Wilhelm Fricke (†) (Foto: oh)

Heeslinger Unternehmer wurde 84 Jahre alt

sb. Heeslingen. Der bekannte Unternehmer und Träger des Bundesverdienstkreuzes Wilhelm Fricke aus Heeslingen (Landkreis Rotenburg/Wümme) ist am 16. November im Alter von 84 Jahren verstorben. Der Landmaschinenmechaniker-Meister hat das Heeslinger Unternehmen Wilhelm Fricke GmbH von einer Dorfschmiede zu einem der führenden Handelshäuser für Landtechnik in Deutschland entwickelt.

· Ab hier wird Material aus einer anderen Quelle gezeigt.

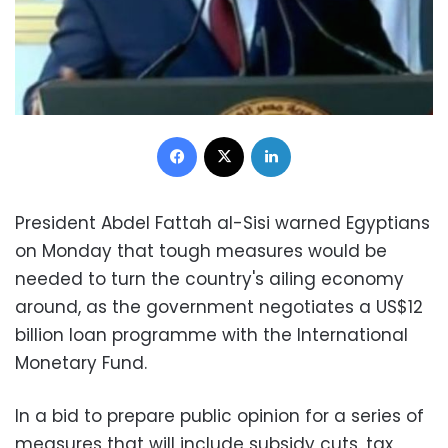
Facebook
X
LinkedIn
President Abdel Fattah al-Sisi warned Egyptians
on Monday that tough measures would be
needed to turn the country's ailing economy
around, as the government negotiates a US$12
billion loan programme with the International
Monetary Fund.
In a bid to prepare public opinion for a series of
measures that will include subsidy cuts, tax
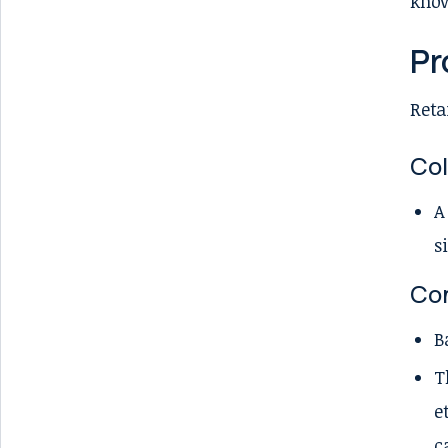
know
Pr
Reta
Col
A
s
Con
B
T
e
c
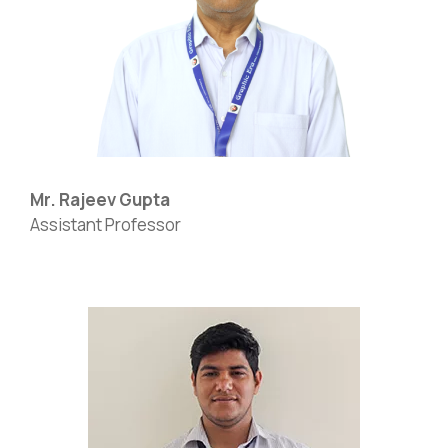
Mr. Rajeev Gupta
Assistant Professor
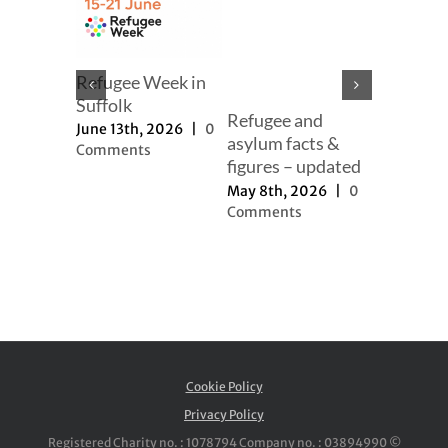
mer
Refugee Week in
er
Suffolk
Refugee and
Our full
h, 2025
|
June 13th, 2026
|
0
asylum facts &
to new a
ts
Comments
figures – updated
proposal
May 8th, 2026
|
0
November 
Comments
2025
|
0
Comment
Cookie Policy
Privacy Policy
Registered Charity no. : 1078794 Company no. : 03894990 ©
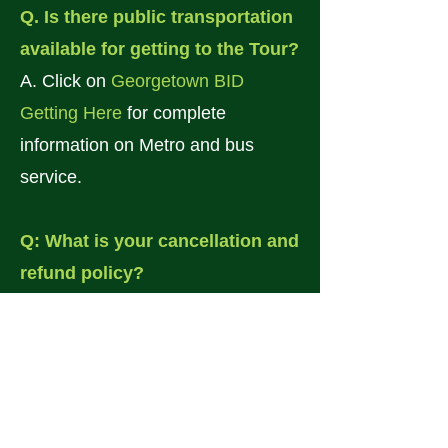
Q. Is there public transportation
available for getting to the Tour?
A. Click on
Georgetown BID
Getting Here
for complete
information on Metro and bus
service.
Q: What is your cancellation and
refund policy?
A. Please be aware that our tour is
held rain or shine. There are no
cancellations or refunds.
Q: What happens to the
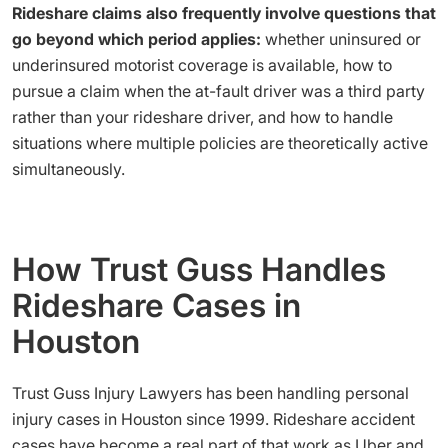
Rideshare claims also frequently involve questions that
go beyond which period applies:
whether uninsured or
underinsured motorist coverage is available, how to
pursue a claim when the at-fault driver was a third party
rather than your rideshare driver, and how to handle
situations where multiple policies are theoretically active
simultaneously.
How Trust Guss Handles
Rideshare Cases in
Houston
Trust Guss Injury Lawyers has been handling personal
injury cases in Houston since 1999. Rideshare accident
cases have become a real part of that work as Uber and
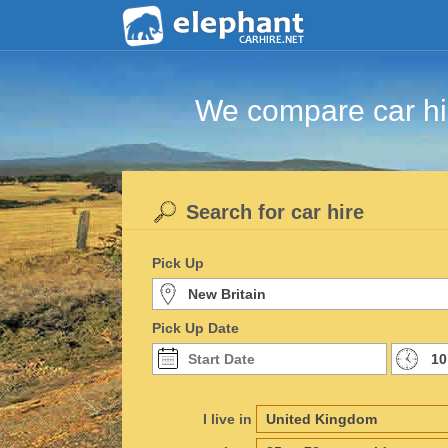
We compare car hir
Search for car hire
Pick Up
Pick Up Date
I live in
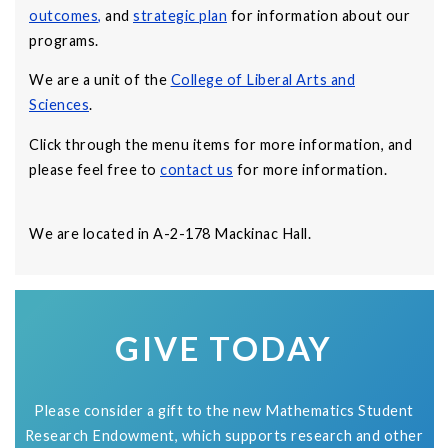
outcomes
,
and
strategic plan
for information about our
programs.
We are a unit of the
College of Liberal Arts and
Sciences
.
Click through the menu items for more information, and
please feel free to
contact us
for more information.
We are located in A-2-178 Mackinac Hall.
GIVE TODAY
Please consider a gift to the new Mathematics Student
Research Endowment, which supports research and other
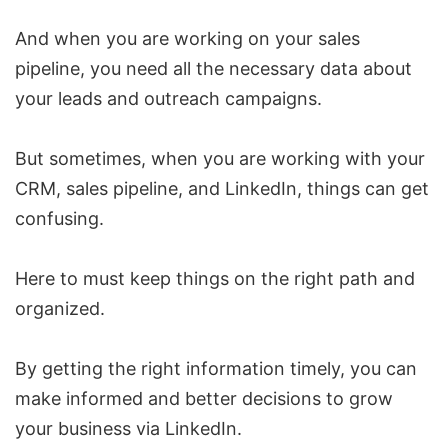
And when you are working on your sales
pipeline, you need all the necessary data about
your leads and outreach campaigns.
But sometimes, when you are working with your
CRM, sales pipeline, and LinkedIn, things can get
confusing.
Here to must keep things on the right path and
organized.
By getting the right information timely, you can
make informed and better decisions to grow
your business via LinkedIn.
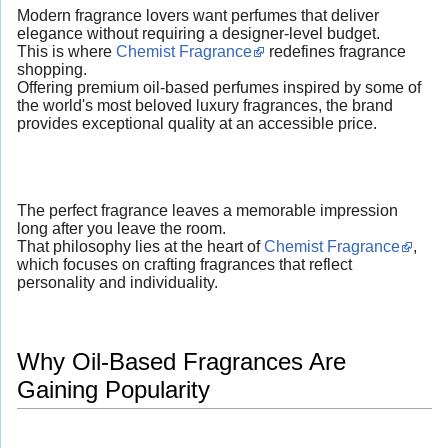
Modern fragrance lovers want perfumes that deliver
elegance without requiring a designer-level budget.
This is where
Chemist Fragrance
redefines fragrance
shopping.
Offering premium oil-based perfumes inspired by some of
the world's most beloved luxury fragrances, the brand
provides exceptional quality at an accessible price.
The perfect fragrance leaves a memorable impression
long after you leave the room.
That philosophy lies at the heart of
Chemist Fragrance
,
which focuses on crafting fragrances that reflect
personality and individuality.
Why Oil-Based Fragrances Are
Gaining Popularity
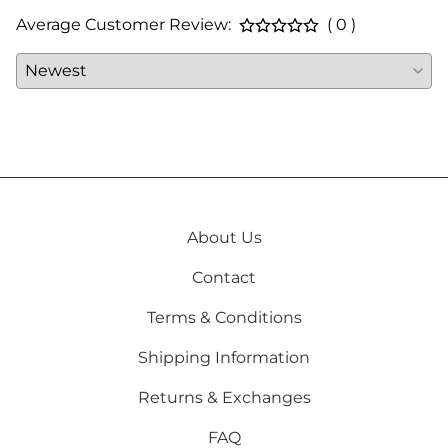
Average Customer Review:
( 0 )
About Us
Contact
Terms & Conditions
Shipping Information
Returns & Exchanges
FAQ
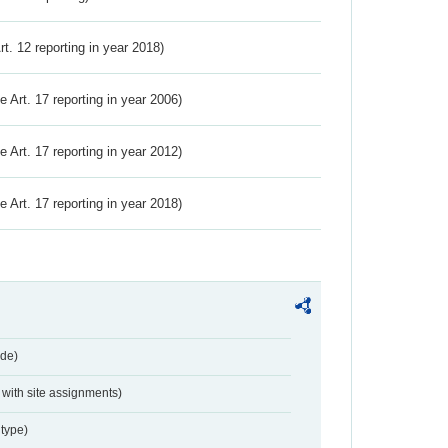
Art. 12 reporting in year 2018)
ve Art. 17 reporting in year 2006)
ve Art. 17 reporting in year 2012)
ve Art. 17 reporting in year 2018)
de)
with site assignments)
type)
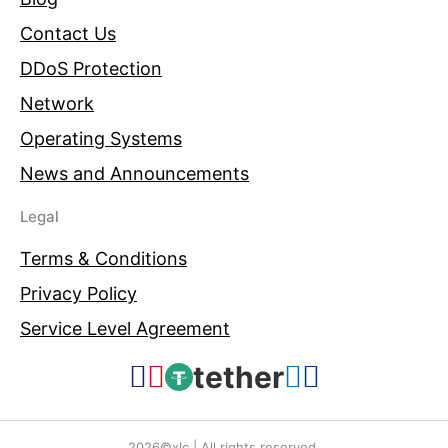
Contact Us
DDoS Protection
Network
Operating Systems
News and Announcements
Legal
Terms & Conditions
Privacy Policy
Service Level Agreement
tether
2026©xlc | All rights reserved.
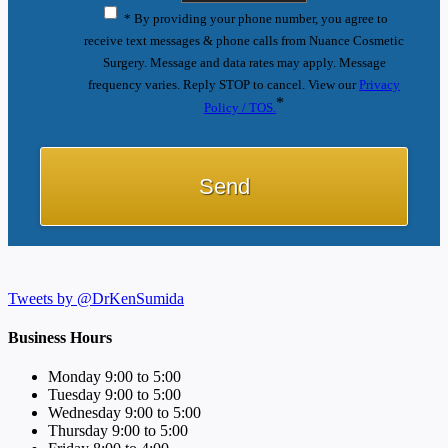
* By providing your phone number, you agree to
receive text messages & phone calls from Nuance Cosmetic
Surgery. Message and data rates may apply. Message
frequency varies. Reply STOP to cancel. View our
Privacy
*
Policy / TOS.
Tweets by @DrKenSumida
Business Hours
Monday 9:00 to 5:00
Tuesday 9:00 to 5:00
Wednesday 9:00 to 5:00
Thursday 9:00 to 5:00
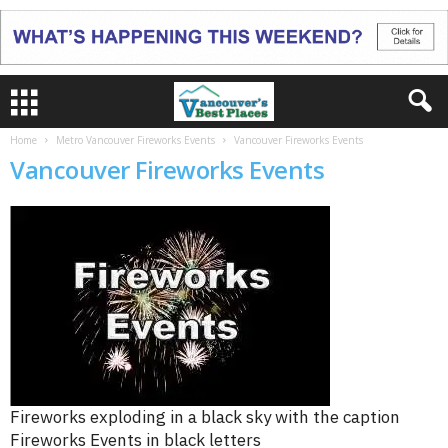
Home
Metro Vancouver Fireworks Events
Vancouver Fireworks Events
Vancouver Fireworks Events
Fireworks exploding in a black sky with the caption
Fireworks Events in black letters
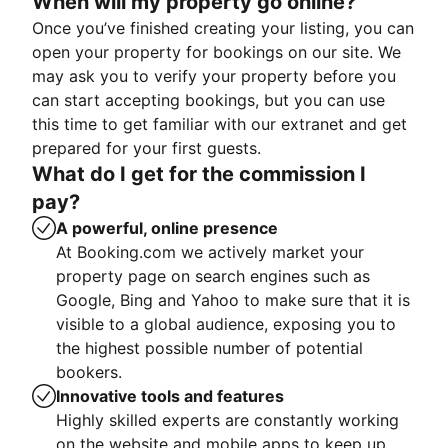
When will my property go online?
Once you’ve finished creating your listing, you can
open your property for bookings on our site. We
may ask you to verify your property before you
can start accepting bookings, but you can use
this time to get familiar with our extranet and get
prepared for your first guests.
What do I get for the commission I
pay?
A powerful, online presence
At Booking.com we actively market your
property page on search engines such as
Google, Bing and Yahoo to make sure that it is
visible to a global audience, exposing you to
the highest possible number of potential
bookers.
Innovative tools and features
Highly skilled experts are constantly working
on the website and mobile apps to keep up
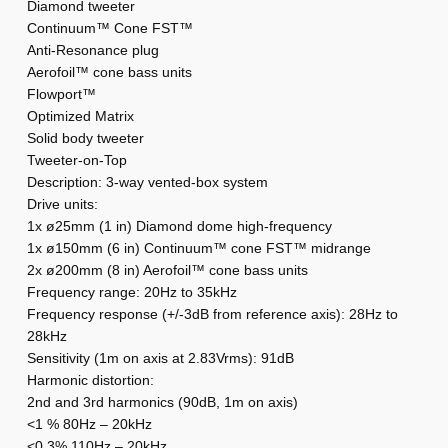
Diamond tweeter
k
Continuum™ Cone FST™
i
Anti-Resonance plug
e
Aerofoil™ cone bass units
Flowport™
k
Optimized Matrix
i
Solid body tweeter
s
Tweeter-on-Top
:
Description: 3-way vented-box system
B
Drive units:
1x ø25mm (1 in) Diamond dome high-frequency
o
1x ø150mm (6 in) Continuum™ cone FST™ midrange
w
2x ø200mm (8 in) Aerofoil™ cone bass units
e
Frequency range: 20Hz to 35kHz
r
Frequency response (+/-3dB from reference axis): 28Hz to
s
28kHz
&
Sensitivity (1m on axis at 2.83Vrms): 91dB
Harmonic distortion:
W
2nd and 3rd harmonics (90dB, 1m on axis)
i
<1 % 80Hz – 20kHz
l
<0.3% 110Hz – 20kHz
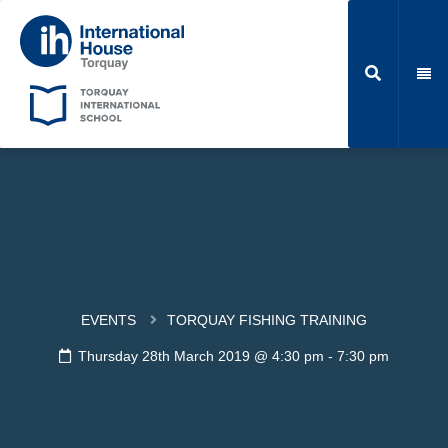
EVENTS
TORQUAY FISHING TRAINING
Thursday 28th March 2019 @ 4:30 pm
-
7:30 pm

Nach dem frühen Tod seines Vaters übernahm Wilhelm Fricke 1953 mit nur 23 Jahren die Familienschmiede in Heeslingen. In den sechziger Jahren weitete er das Exportgeschäft mit gebrauchten Landmaschinen bundesweit aus. 1972 erwarb er den kompletten Ersatzteilbestand der Hanomag-Traktorproduktion in Hannover. Damit legte er den Grundstein für den heutigen Ersatzteilgroßhandel Granit Parts. In den 1980er und 90er Jahren kamen Vertretungen für Hersteller wie Claas und Fendt hinzu. 1988 übernahm Wilhelm Fricke den renommierten Harsefelder Massey-Ferguson-Betrieb Tobaben. Nach einer schweren Krankheit zog sich Wilhelm Fricke im Jahr 1992 aus dem aktiven Geschäft zurück und übergab dieses an seinen Sohn Hans-Peter Fricke.
Mit seiner gewinnenden Art war Wilhelm Fricke sehr beliebt und fühlte sich den Menschen, dem Unternehmen und der Region stets verbunden. Die Trauerfeier mit anschließender Beisetzung findet am Freitag, 22. November, 11 Uhr, in der St.-Viti-Kirche in Heeslingen statt.